It’s a sinking feeling, when you wake up one morning and see that your credit card has been drained. Every dollar gone and spent by someone who employed advanced techniques to gain control of your information, use it to their advantage, and leave you hanging high and dry by the end of it all. It’s like living in a bad nightmare, and worst of all you could have taken steps to protect yourself — but didn’t take the time to read our in-depth guide on how to keep your identity secure while browsing anonymously online!
One of the most innocuous methods attackers use to dig through your treasure trove of credit card details, Amazon.com order lists, and Google Docs presentations is through the sharing of public Wi-Fi hotspots. Whenever you connect at your local Starbucks, you’re opening your computer up to a whole host of issues, not least of which includes real-world crack artists who prey on popular networks and pry their way in to people’s personal details.
One of the oldest tricks in the book, phishing attacks have been around since the dawn of the first world-wide-web. As soon as web pages existed, there were people creating fake versions of your favorite internet portals to gain access to sensitive credentials and personal information. Hackers can use these faux-sites to trick you into entering secret usernames and passwords, granting them full-access to all your account information and the ability to charge your debit cards with any online retailer they wish.

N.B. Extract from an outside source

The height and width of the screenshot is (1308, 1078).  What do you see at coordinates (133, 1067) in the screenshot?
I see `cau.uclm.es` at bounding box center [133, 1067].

Of course, the simplest method is usually the best, and often hackers can get control of your data through nothing more than some good old fashioned malware, packaged up with that most recent version of Photoshop you downloaded on less-than-legal terms. We put ourselves at risk whenever we decide to skirt the law and look for our favorite movies, games, and software online for a bit lower than the advertised price. Many torrents come wrapped up in .zip, .rar, and .exe files, all of which are known to be efficient attack vectors for infecting the most vital and low-level areas of your laptop or desktop at home.
While not all of these issues can be solved with a VPN, those that can are what put you at the highest amount of risk, which is why signing up for one of the dozens of available providers is always a smart idea and a safe investment in the future of your file security.